**YOUR TASK**
Going through the entries below, copy out each line that contains "Айфон".

**INPUT RECORDS**
[Start of Attachment]

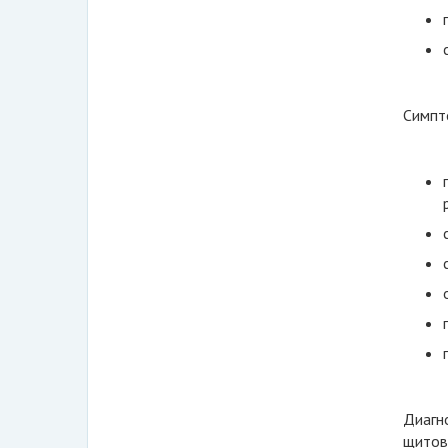
Симпт
Диагн
щитов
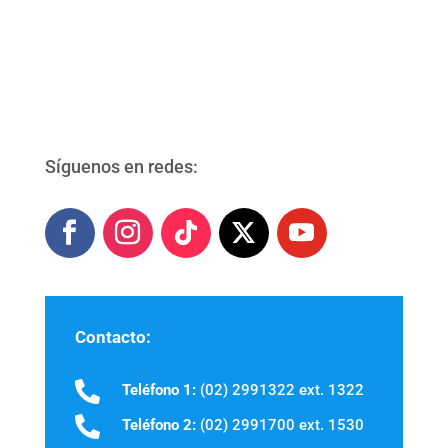
Síguenos en redes:
Contacto:

Teléfono 1:
(02) 2991322 ext. 1322

Teléfono 2:
(02) 2991700 ext. 1530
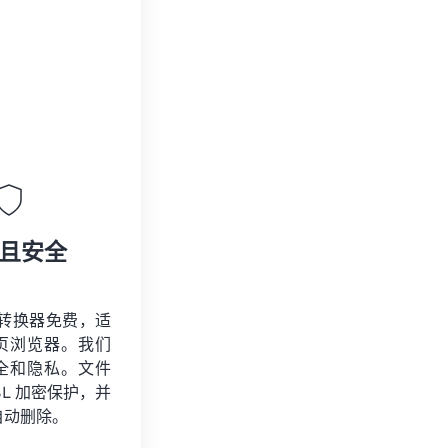
且安全
2 转换器免费，适
页浏览器。我们
全和隐私。文件
SSL 加密保护，并
自动删除。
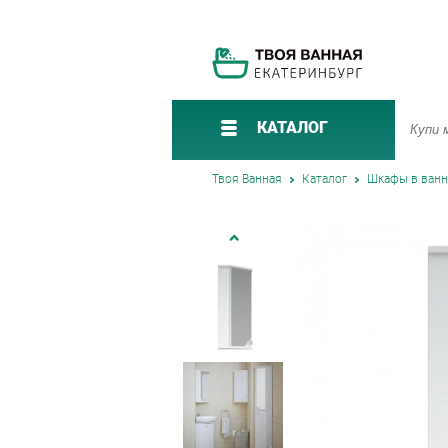
КАТАЛОГ
Твоя Ванная
Каталог
Шкафы в ван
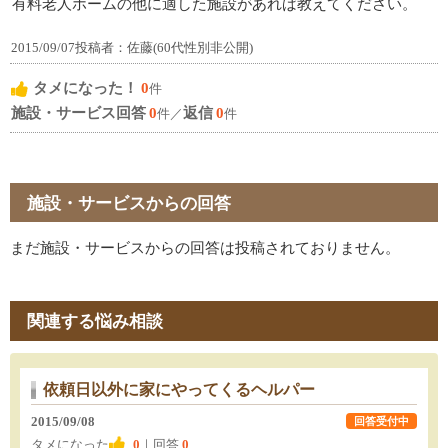
有料老人ホームの他に適した施設があれば教えてください。
2015/09/07投稿者：佐藤(60代性別非公開)
タメになった！
0
件
施設・サービス回答
0
返信
0
件／
件
施設・サービスからの回答
まだ施設・サービスからの回答は投稿されておりません。
関連する悩み相談
依頼日以外に家にやってくるヘルパー
2015/09/08
回答受付中
タメになった
0
｜回答
0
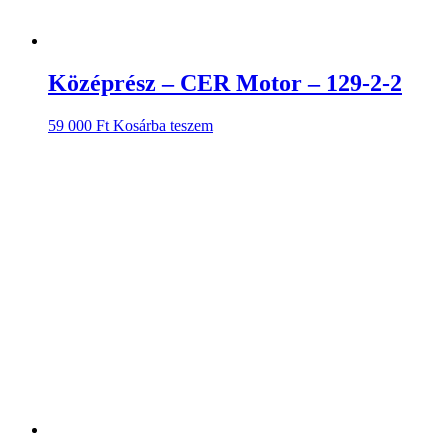
Középrész – CER Motor – 129-2-2
59 000
Ft
Kosárba teszem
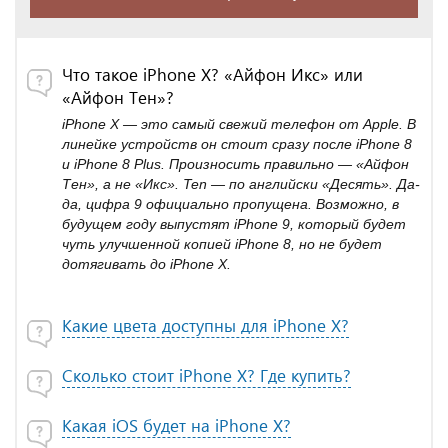
Что такое iPhone X? «Айфон Икс» или
«Айфон Тен»?
iPhone X — это самый свежий телефон от Apple. В
линейке устройств он стоит сразу после iPhone 8
и iPhone 8 Plus. Произносить правильно — «Айфон
Тен», а не «Икс». Ten — по английски «Десять». Да-
да, цифра 9 официально пропущена. Возможно, в
будущем году выпустят iPhone 9, который будет
чуть улучшенной копией iPhone 8, но не будет
дотягивать до iPhone X.
Какие цвета доступны для iPhone X?
Сколько стоит iPhone X? Где купить?
Какая iOS будет на iPhone X?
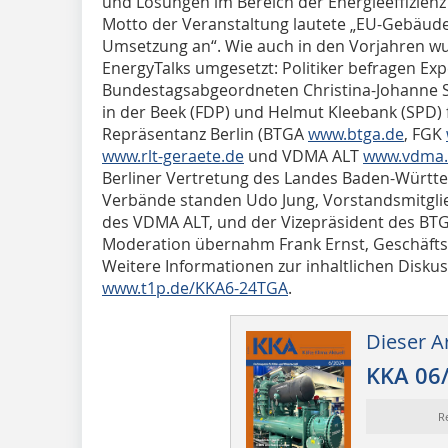
und Lösungen im Bereich der Energieeffizien
Motto der Veranstaltung lautete „EU-Gebäuderi
Umsetzung an“. Wie auch in den Vorjahren w
EnergyTalks umgesetzt: Politiker befragen Exp
Bundestagsabgeordneten Christina-Johanne S
in der Beek (FDP) und Helmut Kleebank (SPD) 
Repräsentanz Berlin (BTGA
www.btga.de
, FGK
www.rlt-geraete.de
und VDMA ALT
www.vdma.o
Berliner Vertretung des Landes Baden-Württe
Verbände standen Udo Jung, Vorstandsmitgli
des VDMA ALT, und der Vizepräsident des BTG
Moderation übernahm Frank Ernst, Geschäfts
Weitere Informationen zur inhaltlichen Diskus
www.t1p.de/KKA6-24TGA
.
Dieser Ar
KKA 06
R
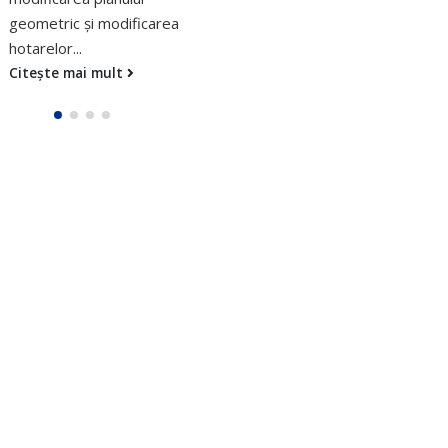
Citește mai mult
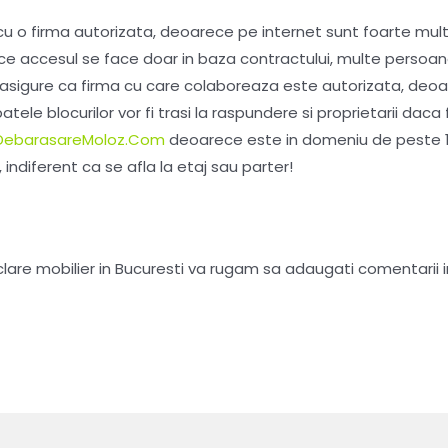
cu o firma autorizata, deoarece pe internet sunt foarte mult
e accesul se face doar in baza contractului, multe persoan
e asigure ca firma cu care colaboreaza este autorizata, deoa
le blocurilor vor fi trasi la raspundere si proprietarii daca
DebarasareMoloz.Com
deoarece este in domeniu de peste 10 
, indiferent ca se afla la etaj sau parter!
ciclare mobilier in Bucuresti va rugam sa adaugati comentarii 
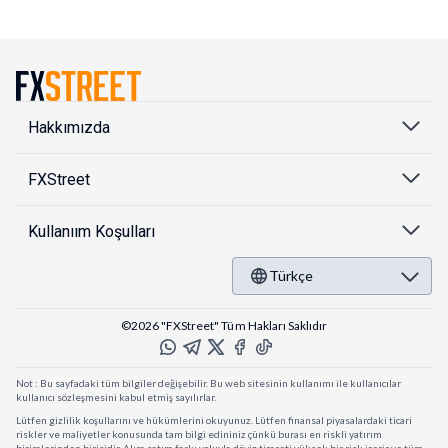
Hakkımızda
FXStreet
Kullanıım Koşulları
Türkçe
©2026 "FXStreet" Tüm Hakları Saklıdır
Not : Bu sayfadaki tüm bilgiler değişebilir. Bu web sitesinin kullanımı ile kullanıcılar
kullanıcı sözleşmesini kabul etmiş sayılırlar.
Lütfen gizlilik koşullarını ve hükümlerini okuyunuz. Lütfen finansal piyasalardaki ticari
riskler ve maliyetler konusunda tam bilgi edininiz çünkü burası en riskli yatırım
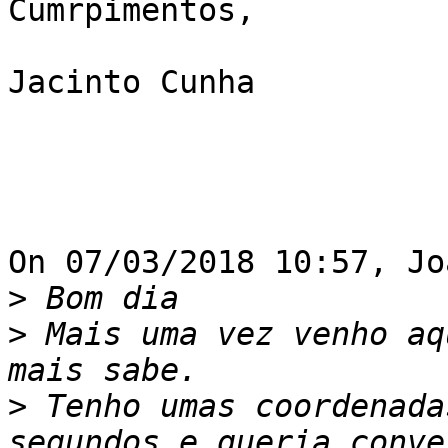
Cumrpimentos,

Jacinto Cunha

On 07/03/2018 10:57, Jo
>
>
 Mais uma vez venho aq
>
 Tenho umas coordenada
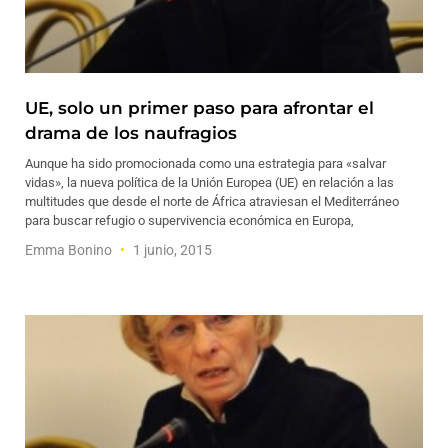
UE, solo un primer paso para afrontar el
drama de los naufragios
Aunque ha sido promocionada como una estrategia para «salvar
vidas», la nueva política de la Unión Europea (UE) en relación a las
multitudes que desde el norte de África atraviesan el Mediterráneo
para buscar refugio o supervivencia económica en Europa,
Emma Bonino
1 junio, 2015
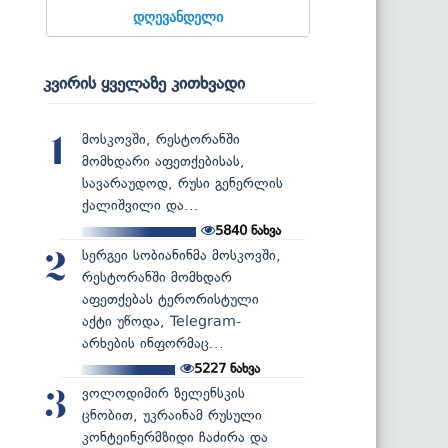
დღევანდელი
კვირის ყველაზე კითხვადი
მოსკოვში, რესტორანში
1
მომხდარი აფეთქებისას,
სავარაუდოდ, რუსი გენერლის
ქალიშვილი და...
5840
ნახვა
სერგეი სობიანინმა მოსკოვში,
2
რესტორანში მომხდარ
აფეთქებას ტერორისტული
აქტი უწოდა, Telegram-
არხების ინფორმაც...
5227
ნახვა
ვოლოდიმირ ზელენსკის
3
ცნობით, უკრაინამ რუსული
კონტეინერმზიდი ჩაძირა და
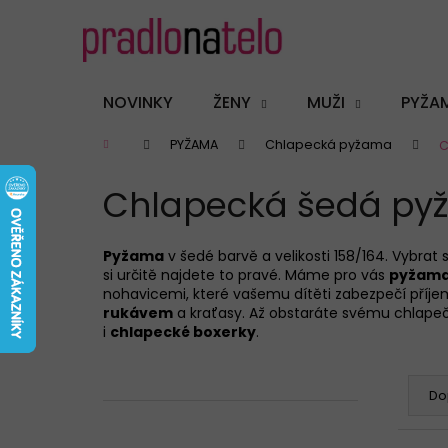
K
Přejít
na
o
obsah
Zpět
Zpět
š
do
do
í
NOVINKY
ŽENY
MUŽI
PYŽA
k
obchodu
obchodu
Domů
PYŽAMA
Chlapecká pyžama
C
Chlapecká šedá pyža
Pyžama
v šedé barvě a velikosti 158/164. Vybra
si určitě najdete to pravé. Máme pro vás
pyžam
nohavicemi, které vašemu dítěti zabezpečí příje
rukávem
a kraťasy. Až obstaráte svému chlape
i
chlapecké boxerky
.
P
Ř
o
a
Do
s
z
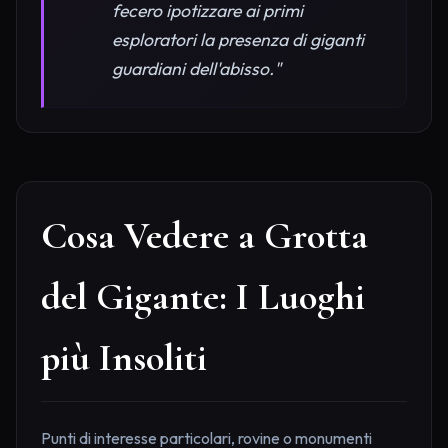
fecero ipotizzare ai primi
esploratori la presenza di giganti
guardiani dell'abisso."
Cosa Vedere a Grotta
del Gigante: I Luoghi
più Insoliti
Punti di interesse particolari, rovine o monumenti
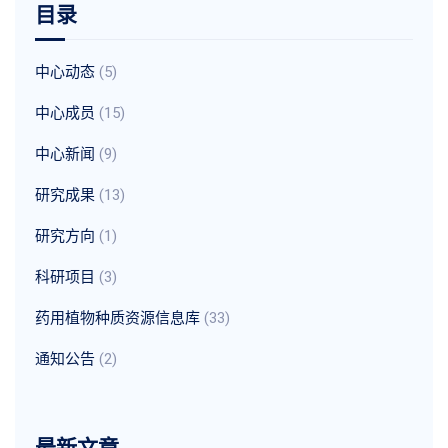
目录
中心动态
(5)
中心成员
(15)
中心新闻
(9)
研究成果
(13)
研究方向
(1)
科研项目
(3)
药用植物种质资源信息库
(33)
通知公告
(2)
最新文章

[End of Attachment]

**ANSWER TO THIS EXERCISE**
Что такое iPhone X? «Айфон Икс» или
«Айфон Тен»?
и iPhone 8 Plus. Произносить правильно — «Айфон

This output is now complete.